Abrupt end to the hunt: Take a few minutes to wind down play time. Let the cat have one last pounce, bite, and shake to make sure the “prey” is really dead. Reward the successful hunt with a treat! Don’t put away the “dead prey” until the cat has consumed it’s reward and walked away.
Not mixing things up: Be sure to try different toys and mimic different prey. Every cat has its own preference for what it likes to hunt. Occasionally while you are playing, take a treat and place it under a toy, and let the kitten or cat pounce on it and eat it. It’s no fun for him or her to never win (catch their “prey”). Or, for them to catch and kill the same kind of “prey” over and over again.
Socialized Cat Behaviors
When in close proximity to people, a socialized cat will often:
Vocalize (chirp, meow)
Approach
Allow touch
Raise her ears regularly
Raise her tail
Retain a relaxed posture
Reach toward a person
Rub
Knead
Play
Purr
Groom or shake her body
Sniff
Expose her stomach
Stay visible during the daytime
Show interest in household sounds
Unsocialized Cat Behaviors
When in close proximity to people, an unsocialized cat will:
Not vocalize (chirping, meowing)
Not allow touch
Flee and hide from an approaching person
Keep her ears consistently back or flat
Tightly wrap her tail around her
Retain an arched or tense posture
Swipe or lash out at people
Dilate pupils
Hiss
Growl
Howl
Bristle fur
Crouch or crawl
Not relax around people
Hide during the daytime
Show no interest in household sounds
Recommendations
Maine Coon kittens need patient, gentle, and frequent human interaction to thrive (especially while in quarantine, and if they’re the only pet).
If there are other pets in the household, it’s important to give the kitten the time they need to get acclimated to their new environment before introducing them to their new fur family members.

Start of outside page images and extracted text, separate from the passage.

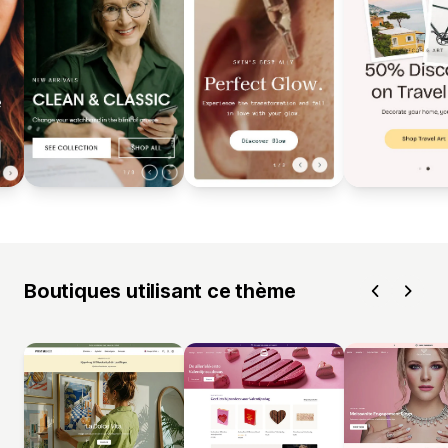
Boutiques utilisant ce thème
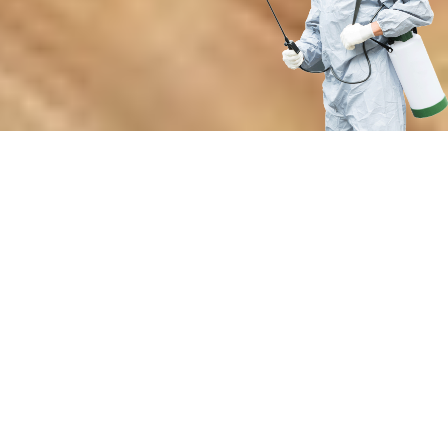
Преимущества профессиональной
дезинсекции от кровососущих
паразитов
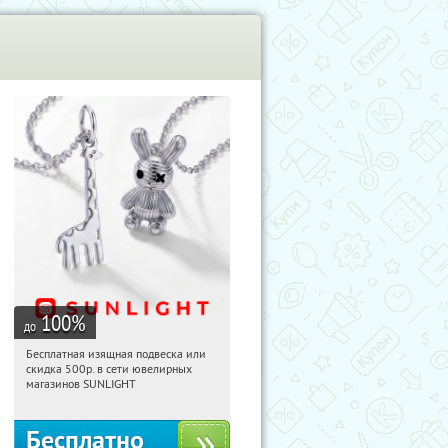
100
%
до
Бесплатная изящная подвеска или
02:33:26
Получили:
74
скидка 500р. в сети ювелирных
Россия
магазинов SUNLIGHT
Бесплатно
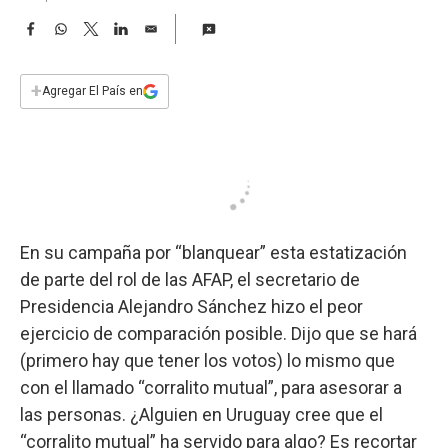
a
F
W
T
L
E
a
h
w
i
m
c
a
i
n
a
e
t
t
k
i
+
Agregar El País en
b
s
t
e
l
o
A
e
d
o
p
r
I
k
p
n
En su campaña por “blanquear” esta estatización
de parte del rol de las AFAP, el secretario de
Presidencia Alejandro Sánchez hizo el peor
ejercicio de comparación posible. Dijo que se hará
(primero hay que tener los votos) lo mismo que
con el llamado “corralito mutual”, para asesorar a
las personas. ¿Alguien en Uruguay cree que el
“corralito mutual” ha servido para algo? Es recortar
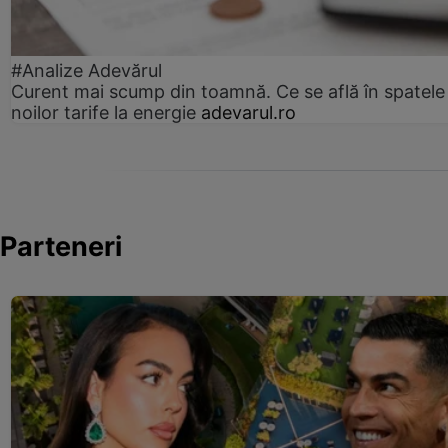
#Analize Adevărul
Curent mai scump din toamnă. Ce se află în spatele
noilor tarife la energie
adevarul.ro
Parteneri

This could take a day or two, or for some who have a less outgoing personality, it could take a week or longer. Be patient with the process! When your kitten is ready, introductions need to be slow and supervised. These experiences are what are helping to develop your kitten’s future personality, and are an important part of the socialization process.
Maine Coons are slow to mature and have been known to act like kittens well into adulthood. They will need generous amounts of play and exercise. Having plenty of toys, cat trees, and scratching posts are an important part of having an emotionally and behaviorally healthy, well socialized cat.

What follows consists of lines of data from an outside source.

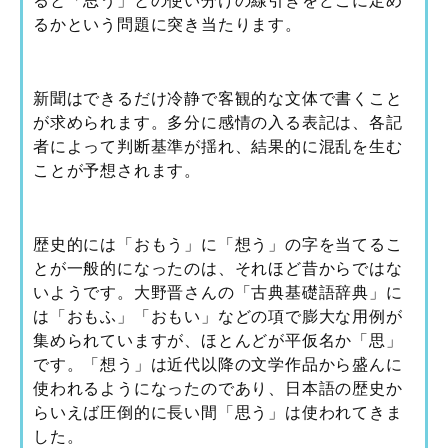
るかという問題に突き当たります。
新聞はできるだけ冷静で客観的な文体で書くこと
が求められます。多分に感情の入る表記は、各記
者によって判断基準が揺れ、結果的に混乱を生む
ことが予想されます。
歴史的には「おもう」に「想う」の字を当てるこ
とが一般的になったのは、それほど昔からではな
いようです。大野晋さんの「古典基礎語辞典」に
は「おもふ」「おもい」などの項で膨大な用例が
集められていますが、ほとんどが平仮名か「思」
です。「想う」は近代以降の文学作品から盛んに
使われるようになったのであり、日本語の歴史か
らいえば圧倒的に長い間「思う」は使われてきま
した。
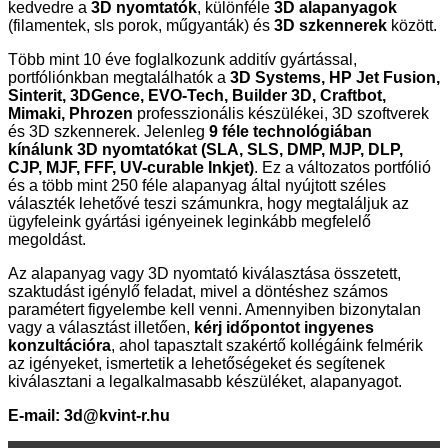
kedvedre a
3D nyomtatók
, különféle
3D alapanyagok
(filamentek, sls porok, műgyanták) és
3D szkennerek
között.
Több mint 10 éve foglalkozunk additív gyártással,
portfóliónkban megtalálhatók a
3D Systems, HP Jet Fusion,
Sinterit, 3DGence, EVO-Tech, Builder 3D, Craftbot,
Mimaki, Phrozen
professzionális készülékei, 3D szoftverek
és 3D szkennerek. Jelenleg
9 féle technológiában
kínálunk 3D nyomtatókat (SLA, SLS, DMP, MJP, DLP,
CJP, MJF, FFF, UV-curable Inkjet)
. Ez a változatos portfólió
és a több mint 250 féle alapanyag által nyújtott széles
választék lehetővé teszi számunkra, hogy megtaláljuk az
ügyfeleink gyártási igényeinek leginkább megfelelő
megoldást.
Az alapanyag vagy 3D nyomtató kiválasztása összetett,
szaktudást igénylő feladat, mivel a döntéshez számos
paramétert figyelembe kell venni. Amennyiben bizonytalan
vagy a választást illetően,
kérj időpontot ingyenes
konzultációra
, ahol tapasztalt szakértő kollégáink felmérik
az igényeket, ismertetik a lehetőségeket és segítenek
kiválasztani a legalkalmasabb készüléket, alapanyagot.
E-mail:
3d@kvint-r.hu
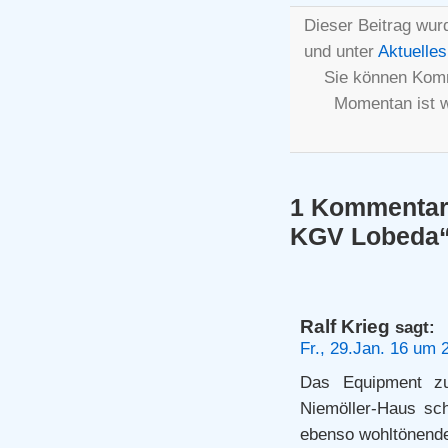
Dieser Beitrag wur
und unter
Aktuelles
Sie können Komm
Momentan ist 
1 Kommentar 
KGV Lobeda
Ralf Krieg
sagt:
Fr., 29.Jan. 16 um 
Das Equipment zu
Niemöller-Haus sch
ebenso wohltönend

Kittens and cats should not be caged except for short-term confinements, and only when absolutely necessary. An example of necessary confinements would be for vet or grooming visits, when attending a cat show, or if injured or sick and in need of a safe, short term, quarantine space. While confined, the kitten or cat should always have access to a litter box, fresh food and water, a blanket or bed, a scratching surface, and their favorite toy.

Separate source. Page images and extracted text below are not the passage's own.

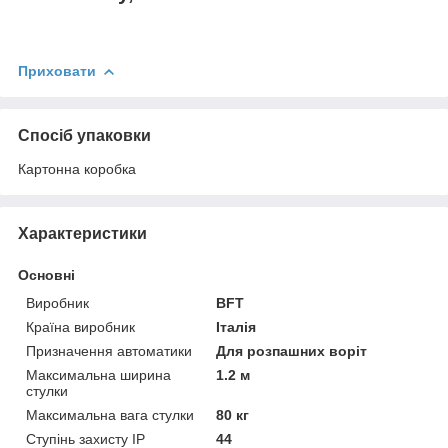
Приховати
Спосіб упаковки
Картонна коробка
Характеристики
Основні
Виробник
BFT
Країна виробник
Італія
Призначення автоматики
Для розпашних воріт
Максимальна ширина
1.2 м
стулки
Максимальна вага стулки
80 кг
Ступінь захисту IP
44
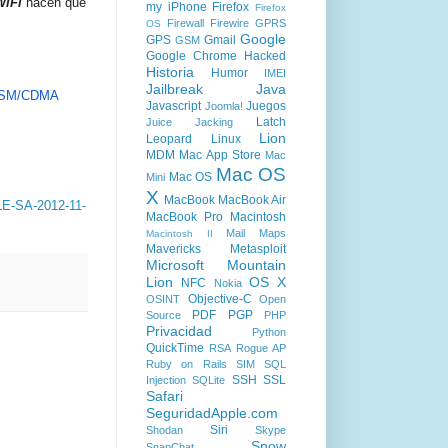
iFi
hacen que
my iPhone
Firefox
Firefox
Firewall
Firewire
GPRS
OS
Google
GPS
Gmail
GSM
Google Chrome
Hacked
Historia
Humor
IMEI
Jailbreak
Java
 GSM/CDMA
Javascript
Juegos
Joomla!
Latch
Juice Jacking
Lion
Leopard
Linux
MDM
Mac App Store
Mac
Mac OS
Mac OS
Mini
X
MacBook
MacBook Air
E-SA-2012-11-
MacBook Pro
Macintosh
Mail
Maps
Macintosh II
Mavericks
Metasploit
Microsoft
Mountain
Lion
OS X
NFC
Nokia
Objective-C
OSINT
Open
PDF
PGP
Source
PHP
Privacidad
Python
QuickTime
RSA
Rogue AP
Ruby on Rails
SIM
SQL
SSH
SSL
Injection
SQLite
Safari
SeguridadApple.com
Siri
Shodan
Skype
Snow
SnapChat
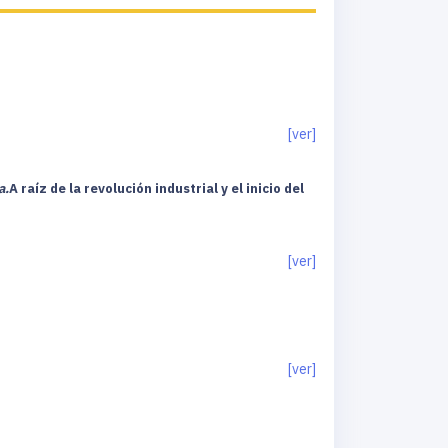
[ver]
a.
A raíz de la revolución industrial y el inicio del
[ver]
[ver]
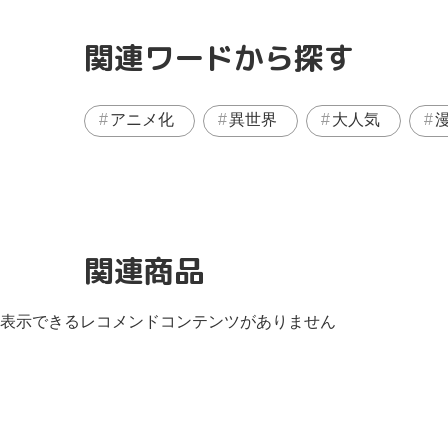
関連ワードから探す
アニメ化
異世界
大人気
関連商品
表示できるレコメンドコンテンツがありません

Pedigree kittens and cats should not be allowed to roam outdoors freely, or unsupervised, otherwise they risk being lost, stolen, injured, or worse, they could bring home a parasite, fungus, or lethal illness. And, a cat that wanders away from home and gets injured or lost also risks returning home with negative, long term, and lasting behavior changes. These negative experiences can adversely affect the cat’s current state of socialization.
Last, and certainly not least, it is important to never leave a kitten or cat home alone for more than 12 hours without someone checking in on them. That means that NO! It’s not okay to simply leave out a big bowl of food and water and assume your pet will be ok for a weekend away. Cats have emotional and social needs that can’t be met when they are left home alone for extended periods of time. To ensure your kitten or cat does not regress emotionally and/or socially, you will need to always plan in advance to have a friend or family member dedicate time in their day to visit, feed, and play with your kitten or cat.